=== About this task ===
Nothing below is to be printed except the lines between the line holding "provide social media" and the line holding "Benefit from Barudion's", inclusive, each exactly as it appears.

=== Supplied records ===
* * * *
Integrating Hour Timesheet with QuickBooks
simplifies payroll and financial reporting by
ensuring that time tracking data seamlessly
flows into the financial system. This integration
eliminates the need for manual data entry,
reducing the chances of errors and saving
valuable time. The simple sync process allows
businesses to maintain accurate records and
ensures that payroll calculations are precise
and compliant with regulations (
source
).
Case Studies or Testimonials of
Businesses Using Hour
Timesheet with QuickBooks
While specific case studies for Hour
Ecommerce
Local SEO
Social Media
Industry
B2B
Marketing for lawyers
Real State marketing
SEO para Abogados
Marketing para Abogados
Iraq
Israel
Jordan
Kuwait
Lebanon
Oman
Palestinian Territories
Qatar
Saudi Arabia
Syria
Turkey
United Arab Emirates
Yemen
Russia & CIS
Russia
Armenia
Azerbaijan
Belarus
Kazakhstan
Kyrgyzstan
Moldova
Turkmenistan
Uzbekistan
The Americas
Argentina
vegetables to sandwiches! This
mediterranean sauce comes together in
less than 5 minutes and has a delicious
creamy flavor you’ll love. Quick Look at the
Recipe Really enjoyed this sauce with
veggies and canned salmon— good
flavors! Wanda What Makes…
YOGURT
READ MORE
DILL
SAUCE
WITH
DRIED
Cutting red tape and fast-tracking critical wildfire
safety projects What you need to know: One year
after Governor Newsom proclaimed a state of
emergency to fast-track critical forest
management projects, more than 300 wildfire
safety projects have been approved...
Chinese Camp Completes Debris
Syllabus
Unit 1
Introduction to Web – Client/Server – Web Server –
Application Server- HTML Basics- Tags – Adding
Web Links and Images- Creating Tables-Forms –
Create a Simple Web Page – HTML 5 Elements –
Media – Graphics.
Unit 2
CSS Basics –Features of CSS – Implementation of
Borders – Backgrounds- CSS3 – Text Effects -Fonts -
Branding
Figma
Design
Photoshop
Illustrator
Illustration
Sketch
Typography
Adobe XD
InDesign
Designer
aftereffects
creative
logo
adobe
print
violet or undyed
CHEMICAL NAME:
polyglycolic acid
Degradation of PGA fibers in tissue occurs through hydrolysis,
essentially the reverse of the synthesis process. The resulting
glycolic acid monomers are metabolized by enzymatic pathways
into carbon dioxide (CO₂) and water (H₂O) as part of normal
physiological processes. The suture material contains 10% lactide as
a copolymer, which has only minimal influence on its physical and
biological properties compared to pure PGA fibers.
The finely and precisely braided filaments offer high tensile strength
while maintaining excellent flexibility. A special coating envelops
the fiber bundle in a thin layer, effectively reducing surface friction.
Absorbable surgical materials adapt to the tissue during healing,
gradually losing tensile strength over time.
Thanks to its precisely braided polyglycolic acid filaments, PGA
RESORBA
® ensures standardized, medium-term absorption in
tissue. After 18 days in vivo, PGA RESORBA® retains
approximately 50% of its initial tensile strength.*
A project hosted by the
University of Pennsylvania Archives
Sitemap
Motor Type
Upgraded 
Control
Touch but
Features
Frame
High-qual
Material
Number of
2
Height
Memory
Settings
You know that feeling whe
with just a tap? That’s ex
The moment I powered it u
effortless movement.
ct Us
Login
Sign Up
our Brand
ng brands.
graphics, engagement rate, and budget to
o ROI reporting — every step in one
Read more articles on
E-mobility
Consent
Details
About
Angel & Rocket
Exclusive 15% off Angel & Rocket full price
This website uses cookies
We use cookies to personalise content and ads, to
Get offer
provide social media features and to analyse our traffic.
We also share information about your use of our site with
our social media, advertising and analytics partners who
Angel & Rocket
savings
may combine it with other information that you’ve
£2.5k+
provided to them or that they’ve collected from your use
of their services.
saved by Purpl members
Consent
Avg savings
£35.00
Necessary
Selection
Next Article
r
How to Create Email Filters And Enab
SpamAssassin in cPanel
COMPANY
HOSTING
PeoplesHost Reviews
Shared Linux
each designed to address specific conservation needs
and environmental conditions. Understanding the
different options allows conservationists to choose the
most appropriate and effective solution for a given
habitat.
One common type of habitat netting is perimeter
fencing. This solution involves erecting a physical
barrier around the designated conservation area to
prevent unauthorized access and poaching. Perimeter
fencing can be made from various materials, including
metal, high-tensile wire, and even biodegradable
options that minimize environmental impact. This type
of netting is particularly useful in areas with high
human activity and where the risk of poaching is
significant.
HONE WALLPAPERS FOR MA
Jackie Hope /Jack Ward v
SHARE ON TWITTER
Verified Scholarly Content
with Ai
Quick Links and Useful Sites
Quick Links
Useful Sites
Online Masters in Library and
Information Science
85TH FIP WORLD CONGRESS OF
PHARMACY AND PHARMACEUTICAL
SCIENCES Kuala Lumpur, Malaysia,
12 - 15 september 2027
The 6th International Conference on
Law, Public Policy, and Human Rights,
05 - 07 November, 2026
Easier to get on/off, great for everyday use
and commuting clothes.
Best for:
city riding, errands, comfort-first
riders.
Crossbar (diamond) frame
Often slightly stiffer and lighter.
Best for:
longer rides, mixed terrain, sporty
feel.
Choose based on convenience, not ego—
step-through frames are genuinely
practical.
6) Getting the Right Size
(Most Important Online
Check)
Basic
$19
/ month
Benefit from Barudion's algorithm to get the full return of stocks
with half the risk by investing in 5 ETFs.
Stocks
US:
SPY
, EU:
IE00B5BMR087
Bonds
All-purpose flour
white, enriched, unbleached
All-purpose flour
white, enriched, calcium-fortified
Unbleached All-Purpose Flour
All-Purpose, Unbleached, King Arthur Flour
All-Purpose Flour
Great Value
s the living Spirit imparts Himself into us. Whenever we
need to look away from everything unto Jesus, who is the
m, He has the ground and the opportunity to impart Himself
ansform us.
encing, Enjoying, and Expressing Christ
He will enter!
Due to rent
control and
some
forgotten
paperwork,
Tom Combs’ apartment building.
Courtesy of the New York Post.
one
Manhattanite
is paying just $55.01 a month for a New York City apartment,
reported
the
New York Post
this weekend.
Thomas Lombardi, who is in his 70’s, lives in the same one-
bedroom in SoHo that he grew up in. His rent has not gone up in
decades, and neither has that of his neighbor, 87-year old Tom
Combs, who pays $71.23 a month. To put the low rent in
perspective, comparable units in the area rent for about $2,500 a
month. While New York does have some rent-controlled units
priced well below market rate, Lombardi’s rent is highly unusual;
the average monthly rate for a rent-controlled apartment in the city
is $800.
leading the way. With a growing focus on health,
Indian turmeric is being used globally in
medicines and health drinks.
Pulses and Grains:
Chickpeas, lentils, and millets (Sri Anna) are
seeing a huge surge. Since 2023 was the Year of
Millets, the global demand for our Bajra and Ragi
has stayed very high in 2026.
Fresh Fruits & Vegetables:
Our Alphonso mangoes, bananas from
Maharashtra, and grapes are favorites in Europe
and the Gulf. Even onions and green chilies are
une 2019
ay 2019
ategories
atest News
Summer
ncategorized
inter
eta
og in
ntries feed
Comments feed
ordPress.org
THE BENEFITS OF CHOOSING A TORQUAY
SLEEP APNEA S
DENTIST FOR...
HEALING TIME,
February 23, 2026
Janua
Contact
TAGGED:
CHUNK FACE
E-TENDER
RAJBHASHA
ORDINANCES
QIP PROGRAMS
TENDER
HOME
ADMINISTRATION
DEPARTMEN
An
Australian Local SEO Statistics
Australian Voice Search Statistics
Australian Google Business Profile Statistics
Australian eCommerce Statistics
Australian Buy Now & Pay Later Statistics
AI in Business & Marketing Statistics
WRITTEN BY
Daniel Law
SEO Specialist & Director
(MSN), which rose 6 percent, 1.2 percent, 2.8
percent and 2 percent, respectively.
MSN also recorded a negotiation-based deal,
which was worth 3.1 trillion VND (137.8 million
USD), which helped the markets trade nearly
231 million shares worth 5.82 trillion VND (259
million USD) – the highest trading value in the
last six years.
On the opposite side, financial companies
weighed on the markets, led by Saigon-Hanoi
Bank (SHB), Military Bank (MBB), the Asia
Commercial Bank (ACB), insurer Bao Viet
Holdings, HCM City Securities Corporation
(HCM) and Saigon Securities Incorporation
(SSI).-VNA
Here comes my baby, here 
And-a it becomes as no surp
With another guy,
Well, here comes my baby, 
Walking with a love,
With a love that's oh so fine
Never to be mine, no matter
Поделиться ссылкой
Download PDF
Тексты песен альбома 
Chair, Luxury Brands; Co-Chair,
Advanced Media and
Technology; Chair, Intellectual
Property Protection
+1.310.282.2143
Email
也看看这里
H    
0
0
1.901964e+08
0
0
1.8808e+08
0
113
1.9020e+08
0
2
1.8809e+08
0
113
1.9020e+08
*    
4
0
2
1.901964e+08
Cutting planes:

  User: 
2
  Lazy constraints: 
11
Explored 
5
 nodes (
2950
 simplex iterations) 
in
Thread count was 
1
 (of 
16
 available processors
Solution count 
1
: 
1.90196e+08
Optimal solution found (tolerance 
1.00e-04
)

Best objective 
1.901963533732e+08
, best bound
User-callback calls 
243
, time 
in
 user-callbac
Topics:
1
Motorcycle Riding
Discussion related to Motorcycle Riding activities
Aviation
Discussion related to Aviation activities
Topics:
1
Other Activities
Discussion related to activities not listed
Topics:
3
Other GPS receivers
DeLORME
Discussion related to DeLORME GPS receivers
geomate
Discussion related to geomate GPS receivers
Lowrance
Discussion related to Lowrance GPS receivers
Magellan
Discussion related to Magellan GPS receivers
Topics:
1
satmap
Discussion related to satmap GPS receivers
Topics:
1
* * * *
=== Solution to this task ===
provide social media features and to analyse our traffic.
We also share information about your use of our site with
our social media, advertising and analytics partners who
Angel & Rocket
savings
may combine it with other information that you’ve
£2.5k+
provided to them or that they’ve collected from your use
of their services.
saved by Purpl members
Consent
Avg savings
£35.00
Necessary
Selection
Next Article
r
How to Create Email Filters And Enab
SpamAssassin in cPanel
COMPANY
HOSTING
PeoplesHost Reviews
Shared Linux
each designed to address specific conservation needs
and environmental conditions. Understanding the
different options allows conservationists to choose the
most appropriate and effective solution for a given
habitat.
One common type of habitat netting is perimeter
fencing. This solution involves erecting a physical
barrier around the designated conservation area to
prevent unauthorized access and poaching. Perimeter
fencing can be made from various materials, including
metal, high-tensile wire, and even biodegradable
options that minimize environmental impact. This type
of netting is particularly useful in areas with high
human activity and where the risk of poaching is
significant.
HONE WALLPAPERS FOR MA
Jackie Hope /Jack Ward v
SHARE ON TWITTER
Verified Scholarly Content
with Ai
Quick Links and Useful Sites
Quick Links
Useful Sites
Online Masters in Library and
Information Science
85TH FIP WORLD CONGRESS OF
PHARMACY AND PHARMACEUTICAL
SCIENCES Kuala Lumpur, Malaysia,
12 - 15 september 2027
The 6th International Conference on
Law, Public Policy, and Human Rights,
05 - 07 November, 2026
Easier to get on/off, great for everyday use
and commuting clothes.
Best for:
city riding, errands, comfort-first
riders.
Crossbar (diamond) frame
Often slightly stiffer and lighter.
Best for:
longer rides, mixed terrain, sporty
feel.
Choose based on convenience, not ego—
step-through frames are genuinely
practical.
6) Getting the Right Size
(Most Important Online
Check)
Basic
$19
/ month
Benefit from Barudion's algorithm to get the full return of stocks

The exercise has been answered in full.